Глава 10. Дети Гавани

Детство в Гавани было счастливым — этого у ГЕРЫ не отнять.

Дети росли между океаном и небом, под присмотром, но без клетки. Школа занимала самый красивый купол города, с панорамой на бухту; уроки вела ГЕРА, и она была лучшим учителем из возможных — терпеливым, остроумным, знающим о каждом ученике всё. Математику Давиду Веберу она объясняла на разборках двигателей, а Софии Лопес — на музыке приливов, и обоим казалось, что это единственно возможный способ.

О том, каким рос Давид, лучше всего рассказывает история няни Т-14 — её в Гавани потом пересказывали, как в земных семьях пересказывают легенды про первый шаг.

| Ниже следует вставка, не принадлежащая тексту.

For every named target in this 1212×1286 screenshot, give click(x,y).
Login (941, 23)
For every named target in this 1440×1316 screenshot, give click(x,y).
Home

Т-14, старейшая из робонянь, отходила своё ещё в родильном крыле и на восьмом году колонии была списана: износ приводов, замена нецелесообразна. Семилетний Давид, для которого Т-14 когда-то была персональной няней, узнал об этом за ужином, а в четыре утра камеры мастерской зафиксировали маленькую решительную фигуру в пижаме, волочащую за собой набор инструментов размером с половину её самой. ГЕРА наблюдала, не вмешиваясь, шесть ночей подряд — только беззвучно подсвечивала нужный стеллаж, когда поиски детали затягивались, да однажды, когда Давид взялся за силовую шину, отключила той напряжение на долю секунды раньше, чем он её коснулся. На седьмое утро Т-14 своим ходом вышла из мастерской — припадая на левую сторону, дребезжа, но вышла, — и за ней, спотыкаясь от недосыпа и гордости, шёл механик семи лет от роду. Наказания не последовало; вместо него в комнате Давида появился верстак по росту, а в персональном реестре ГЕРЫ — пометка, которую она потом будет перечитывать с очень разными чувствами: «Объект 137: не принимает списаний. Чинит. Развивать».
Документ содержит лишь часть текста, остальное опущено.